À mon avis, ce texte voulait tout simplement nous faire une double invitation : il nous invite non seulement à prendre distance à toute forme de discours teintée d’essentialisme, mais encore et surtout à nous defamiliariser à ce cadre familier –décrie par le texte- alimenté par les « bel fanm ti sèvè l ».

S’agissant de l’essentialisme, le texte a clairement identifié sa cible : « bel fanm ti sèvè l ». Si « bel fanm ti sèvè l » renvoie à la femme, elle n’est toutefois pas la femme.

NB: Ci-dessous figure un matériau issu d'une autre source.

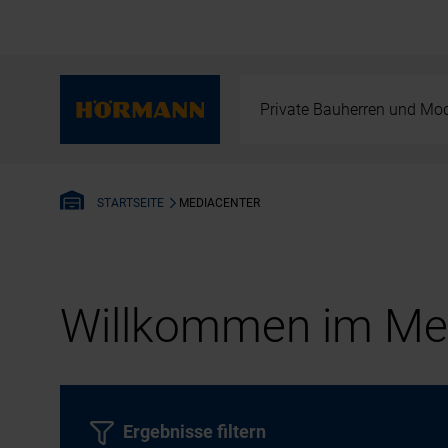
Private Bauherren und Mod
MEDIACENTER
STARTSEITE
Willkommen im Med
Ergebnisse filtern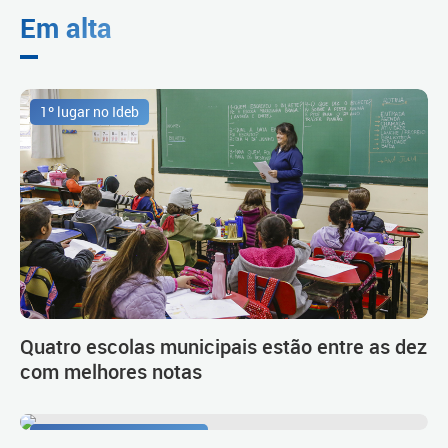
Em alta
1º lugar no Ideb
Quatro escolas municipais estão entre as dez
com melhores notas
Procedimento de carreira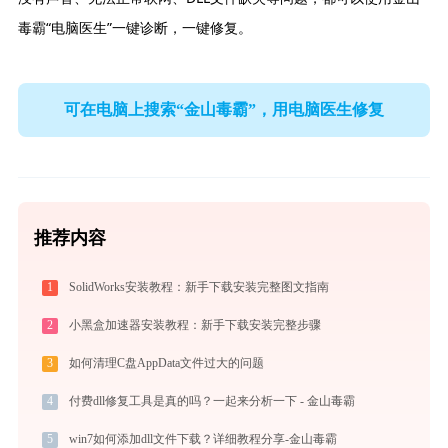
毒霸“电脑医生”一键诊断，一键修复。
可在电脑上搜索“金山毒霸”，用电脑医生修复
推荐内容
1
SolidWorks安装教程：新手下载安装完整图文指南
2
小黑盒加速器安装教程：新手下载安装完整步骤
3
如何清理C盘AppData文件过大的问题
4
付费dll修复工具是真的吗？一起来分析一下 - 金山毒霸
5
win7如何添加dll文件下载？详细教程分享-金山毒霸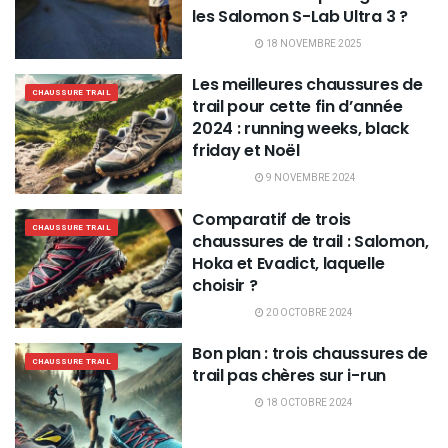
les Salomon S-Lab Ultra 3 ?
18 NOVEMBRE 2025
Les meilleures chaussures de
CHAUSSURE TRAIL
trail pour cette fin d’année
2024 : running weeks, black
friday et Noël
9 NOVEMBRE 2024
Comparatif de trois
CHAUSSURE TRAIL
chaussures de trail : Salomon,
Hoka et Evadict, laquelle
choisir ?
20 OCTOBRE 2024
Bon plan : trois chaussures de
CHAUSSURE TRAIL
trail pas chères sur i-run
18 OCTOBRE 2024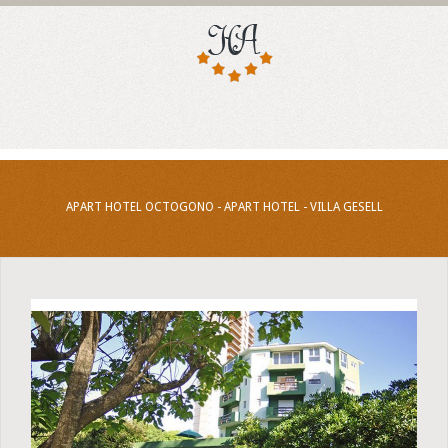
APART HOTEL OCTOGONO - APART HOTEL - VILLA GESELL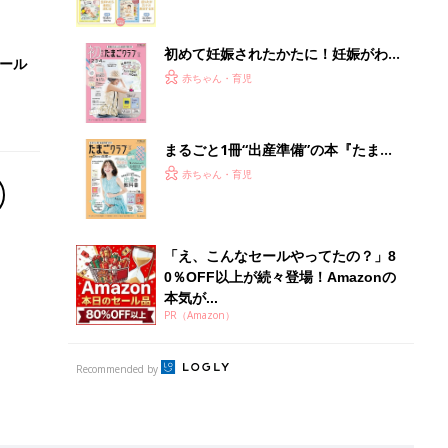
Recommended by
離乳食はいつから？進め方は？「たまひよ きほんの離
乳食」
授乳の悩みや初めての離乳食作りに役立つ
子育てとお金
につ
妊娠・出産・育児にかかる費用やもらえる補助
金・助成金を解説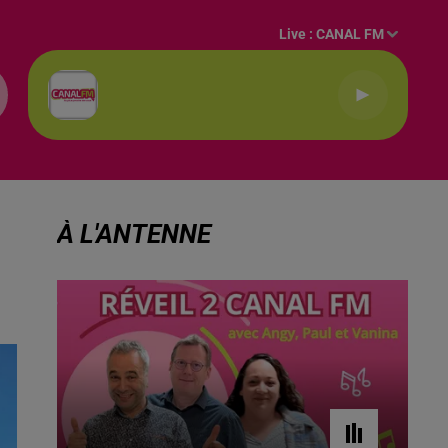
Live :
CANAL FM
À L'ANTENNE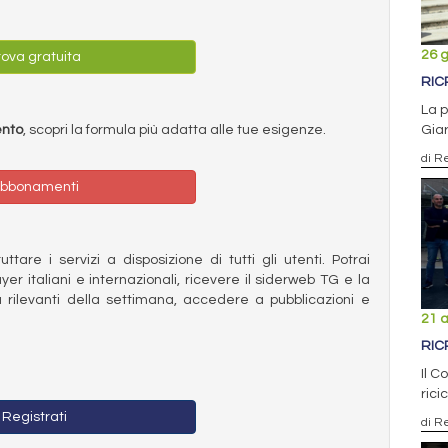
26 
ova gratuita
RIC
La p
ento
, scopri la formula più adatta alle tue esigenze.
Giar
di R
bbonamenti
ttare i servizi a disposizione di tutti gli utenti. Potrai
ayer italiani e internazionali, ricevere il siderweb TG e la
 rilevanti della settimana, accedere a pubblicazioni e
21 a
RIC
Il C
rici
Registrati
di R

Elle est plutôt l’expression d’une catégorie de femmes.

En apportant cette précision, le texte s’évertue pour formuler, par anticipation, une objection contre toute éventuelle critique qui oserait l’enfermer dans une approche essentialiste.

À ces personnes qui pensent avoir soulevé une incohérence dans le choix de ce texte par « Zafem », le texte objecte pour vous dire : désolé, il n’y en a rien !

Au contraire, à travers ses choix, il se positionne contre toute tendance à tout ramener à une essence. Non seulement il a pris le soin de délimiter son objet dès sa première phrase, mais encore il s’en démarque tout au long de son déploiement. « Nan syèk sila » est une autre manière prudente de rappeler qu’il ne s’adresse pas aux femmes de toutes les époques. Il s’adresse tout simplement aux « bel fanm ti sèvè l » qui se trouvent « nan syèk sila ».

Par ailleurs, à ceux-là qui affirment qu’il ne fallait pas déterrer ce texte dit misogyne, je leur répondrais que ce dernier traite un sujet qui est encore plus actuel que jadis dans la mesure où sa critique ne se contente pas de prendre distance aux « bel fanm ti sèvè l », elle ne se reconnait dans ce qu’elles font aussi.

D’où son actualité : il aborde un aspect fondamental de la déchéance de notre société expliquée par le développement fulgurant de la technologie.

En effet, avec la numérisation de la société, caractérisée par la primauté de l’image sur l’écrit, donc du paraitre sur l’être, de la forme sur le contenu ou encore de l’émotion sur la rationalité, les « bel fanm ti sèvè l » de notre époque, qui s’autoproclament influenceuses, deviennent des stars et comme toute star suivie par une bonne partie de la jeunesse, par conséquent, les influencent.

Or ces « bel fanm ti sèvè l », qui font partie de nos quotidiens, n’occupent les réseaux sociaux que par des dingueries et n’utilisent la beauté de leur corps que pour souiller sa noblesse.

 Sur ces réseaux, elles font l’apologie de l’ignorance, sapent certaines de nos valeurs traditionnelles et réservent une place de choix à la bêtise. Ayant assez de temps pour peaufiner leur vulgarité, elles sont souvent toxiques pour certaines relations, tant amoureuses qu’amicales.

Alors, si se defamiliariser à ce tableau familier ou encore si peindre avec une couleur critique un tel tableau relève de la misogynie, je confesse : je suis misogyne.